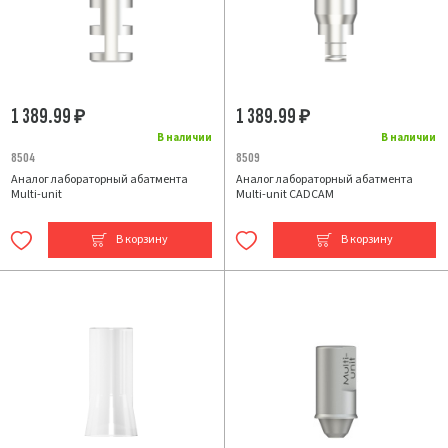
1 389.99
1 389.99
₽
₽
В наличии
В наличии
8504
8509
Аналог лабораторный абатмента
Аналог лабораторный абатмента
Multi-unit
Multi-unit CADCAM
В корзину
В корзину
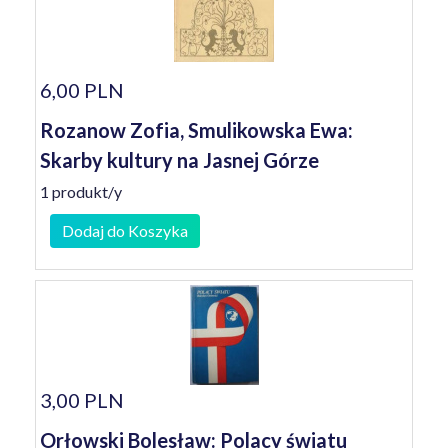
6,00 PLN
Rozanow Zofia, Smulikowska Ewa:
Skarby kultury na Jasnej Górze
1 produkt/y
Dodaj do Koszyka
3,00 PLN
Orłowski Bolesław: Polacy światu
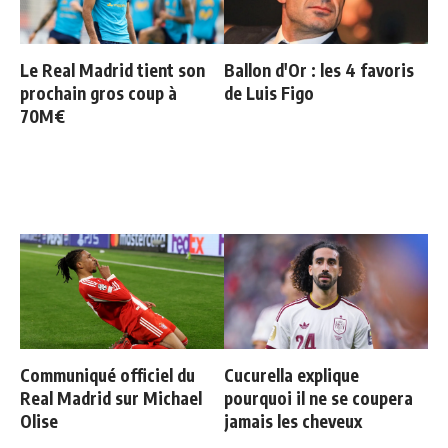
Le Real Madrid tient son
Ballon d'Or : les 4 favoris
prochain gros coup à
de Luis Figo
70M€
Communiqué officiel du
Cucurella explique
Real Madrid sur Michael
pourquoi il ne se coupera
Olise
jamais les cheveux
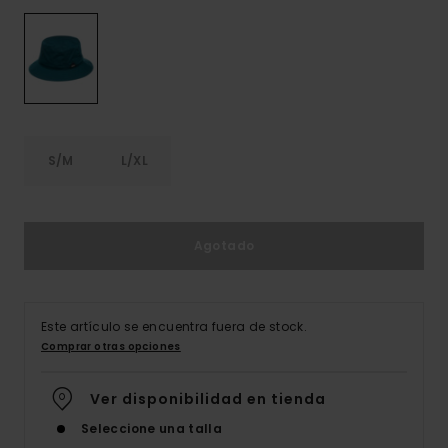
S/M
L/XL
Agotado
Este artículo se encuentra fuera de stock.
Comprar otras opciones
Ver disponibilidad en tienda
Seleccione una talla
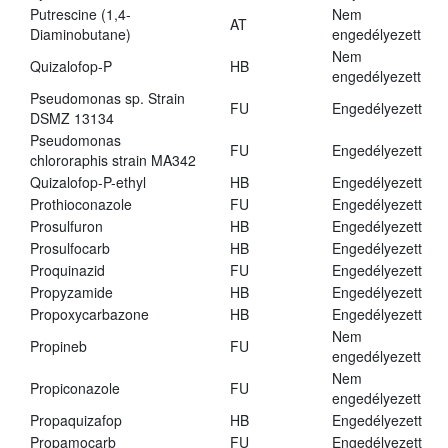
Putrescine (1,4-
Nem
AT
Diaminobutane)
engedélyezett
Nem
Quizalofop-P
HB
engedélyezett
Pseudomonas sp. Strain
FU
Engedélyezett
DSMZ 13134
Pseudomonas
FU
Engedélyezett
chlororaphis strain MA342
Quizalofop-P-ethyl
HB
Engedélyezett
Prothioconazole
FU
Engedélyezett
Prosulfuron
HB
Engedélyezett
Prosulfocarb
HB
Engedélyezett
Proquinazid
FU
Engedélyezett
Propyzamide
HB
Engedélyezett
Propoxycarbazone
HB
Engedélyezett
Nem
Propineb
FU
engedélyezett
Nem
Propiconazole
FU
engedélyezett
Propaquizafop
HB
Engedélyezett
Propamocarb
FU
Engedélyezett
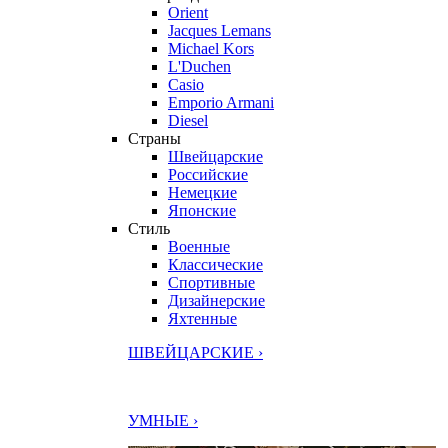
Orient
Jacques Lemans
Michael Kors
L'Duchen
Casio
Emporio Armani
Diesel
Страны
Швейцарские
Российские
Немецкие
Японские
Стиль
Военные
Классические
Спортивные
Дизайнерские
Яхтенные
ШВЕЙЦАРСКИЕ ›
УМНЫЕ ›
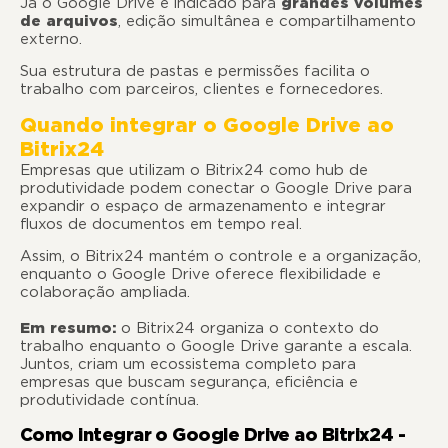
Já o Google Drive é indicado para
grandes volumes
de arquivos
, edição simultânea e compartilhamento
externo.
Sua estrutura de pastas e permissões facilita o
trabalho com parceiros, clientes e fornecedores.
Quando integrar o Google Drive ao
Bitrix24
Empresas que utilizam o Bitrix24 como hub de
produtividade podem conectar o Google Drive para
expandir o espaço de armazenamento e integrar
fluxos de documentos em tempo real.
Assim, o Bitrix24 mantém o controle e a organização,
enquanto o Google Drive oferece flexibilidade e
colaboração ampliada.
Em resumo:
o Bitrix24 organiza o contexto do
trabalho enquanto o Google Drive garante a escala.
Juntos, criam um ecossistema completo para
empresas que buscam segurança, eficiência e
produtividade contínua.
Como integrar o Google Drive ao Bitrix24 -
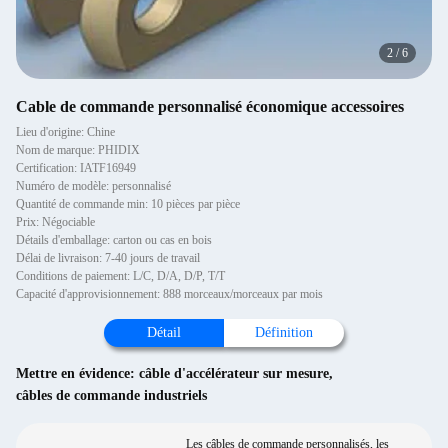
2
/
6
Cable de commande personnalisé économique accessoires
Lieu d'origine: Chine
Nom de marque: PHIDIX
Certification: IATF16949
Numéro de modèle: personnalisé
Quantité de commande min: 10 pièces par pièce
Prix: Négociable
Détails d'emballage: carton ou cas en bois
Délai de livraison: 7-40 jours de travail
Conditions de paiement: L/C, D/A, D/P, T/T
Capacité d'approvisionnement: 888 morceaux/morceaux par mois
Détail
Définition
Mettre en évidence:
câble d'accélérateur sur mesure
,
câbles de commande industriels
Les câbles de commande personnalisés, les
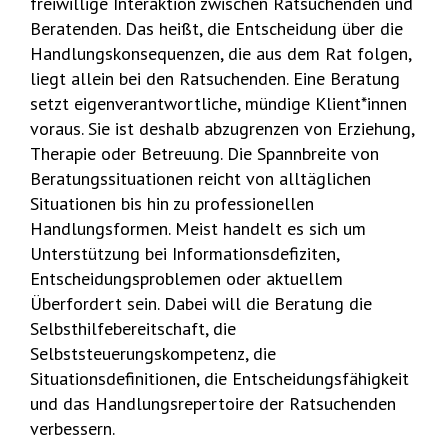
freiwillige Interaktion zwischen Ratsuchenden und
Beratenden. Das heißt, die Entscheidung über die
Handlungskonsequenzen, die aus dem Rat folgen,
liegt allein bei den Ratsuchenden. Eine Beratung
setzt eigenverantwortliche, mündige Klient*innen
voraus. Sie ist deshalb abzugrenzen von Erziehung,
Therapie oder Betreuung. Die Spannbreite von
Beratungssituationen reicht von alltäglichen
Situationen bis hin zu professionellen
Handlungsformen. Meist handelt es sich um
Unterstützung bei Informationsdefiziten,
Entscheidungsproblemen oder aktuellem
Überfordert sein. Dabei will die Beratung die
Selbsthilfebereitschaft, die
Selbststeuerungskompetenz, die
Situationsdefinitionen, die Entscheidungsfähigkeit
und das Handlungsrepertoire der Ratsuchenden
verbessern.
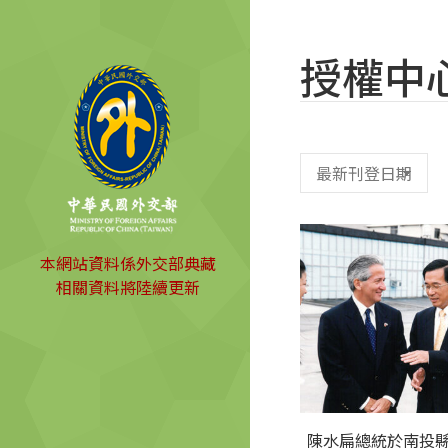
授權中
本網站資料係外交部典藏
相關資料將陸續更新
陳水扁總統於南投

________

What this task involves: The expected answer is the full listing above, transcribed exactly and without pictures.

Reply to the task:
1 389.99
1 389.99
₽
₽
В наличии
В наличии
8504
8509
Аналог лабораторный абатмента
Аналог лабораторный абатмента
Multi-unit
Multi-unit CADCAM
В корзину
В корзину
6,00 PLN
Rozanow Zofia, Smulikowska Ewa:
Skarby kultury na Jasnej Górze
1 produkt/y
Dodaj do Koszyka
3,00 PLN
Orłowski Bolesław: Polacy światu
Le Real Madrid tient son
Ballon d'Or : les 4 favoris
prochain gros coup à
de Luis Figo
70M€
Communiqué officiel du
Cucurella explique
Real Madrid sur Michael
pourquoi il ne se coupera
Olise
jamais les cheveux
S/M
L/XL
Agotado
Este artículo se encuentra fuera de stock.
Comprar otras opciones
Ver disponibilidad en tienda
Seleccione una talla
Putrescine (1,4-
Nem
AT
Diaminobutane)
engedélyezett
Nem
Quizalofop-P
HB
engedélyezett
Pseudomonas sp. Strain
FU
Engedélyezett
DSMZ 13134
Pseudomonas
FU
Engedélyezett
chlororaphis strain MA342
Quizalofop-P-ethyl
HB
Engedélyezett
Prothioconazole
FU
Engedélyezett
Prosulfuron
HB
Engedélyezett
Prosulfocarb
HB
Engedélyezett
Proquinazid
FU
Engedélyezett
Propyzamide
HB
Engedélyezett
Propoxycarbazone
HB
Engedélyezett
Nem
Propineb
FU
engedélyezett
Nem
Propiconazole
FU
engedélyezett
Propaquizafop
HB
Engedélyezett
Propamocarb
FU
Engedélyezett
Orient
Jacques Lemans
Michael Kors
L'Duchen
Casio
Emporio Armani
Diesel
Страны
Швейцарские
Российские
Немецкие
Японские
Стиль
Военные
Классические
Спортивные
Дизайнерские
Яхтенные
ШВЕЙЦАРСКИЕ ›
УМНЫЕ ›
Já o Google Drive é indicado para
grandes volumes
de arquivos
, edição simultânea e compartilhamento
externo.
Sua estrutura de pastas e permissões facilita o
trabalho com parceiros, clientes e fornecedores.
Quando integrar o Google Drive ao
Bitrix24
Empresas que utilizam o Bitrix24 como hub de
produtividade podem conectar o Google Drive para
expandir o espaço de armazenamento e integrar
fluxos de documentos em tempo real.
Assim, o Bitrix24 mantém o controle e a organização,
enquanto o Google Drive oferece flexibilidade e
colaboração ampliada.
Em resumo:
o Bitrix24 organiza o contexto do
trabalho enquanto o Google Drive garante a escala.
Juntos, criam um ecossistema completo para
empresas que buscam segurança, eficiência e
produtividade contínua.
Como integrar o Google Drive ao Bitrix24 -
2
/
6
Cable de commande personnalisé économique accessoires
Lieu d'origine: Chine
Nom de marque: PHIDIX
Certification: IATF16949
Numéro de modèle: personnalisé
Quantité de commande min: 10 pièces par pièce
Prix: Négociable
Détails d'emballage: carton ou cas en bois
Délai de livraison: 7-40 jours de travail
Conditions de paiement: L/C, D/A, D/P, T/T
Capacité d'approvisionnement: 888 morceaux/morceaux par mois
Détail
Définition
Mettre en évidence:
câble d'accélérateur sur mesure
,
câbles de commande industriels
Les câbles de commande personnalisés, les
freiwillige Interaktion zwischen Ratsuchenden und
Beratenden. Das heißt, die Entscheidung über die
Handlungskonsequenzen, die aus dem Rat folgen,
liegt allein bei den Ratsuchenden. Eine Beratung
setzt eigenverantwortliche, mündige Klient*innen
voraus. Sie ist deshalb abzugrenzen von Erziehung,
Therapie oder Betreuung. Die Spannbreite von
Beratungssituationen reicht von alltäglichen
Situationen bis hin zu professionellen
Handlungsformen. Meist handelt es sich um
Unterstützung bei Informationsdefiziten,
Entscheidungsproblemen oder aktuellem
Überfordert sein. Dabei will die Beratung die
Selbsthilfebereitschaft, die
Selbststeuerungskompetenz, die
Situationsdefinitionen, die Entscheidungsfähigkeit
und das Handlungsrepertoire der Ratsuchenden
verbessern.
授權中
本網站資料係外交部典藏
相關資料將陸續更新
陳水扁總統於南投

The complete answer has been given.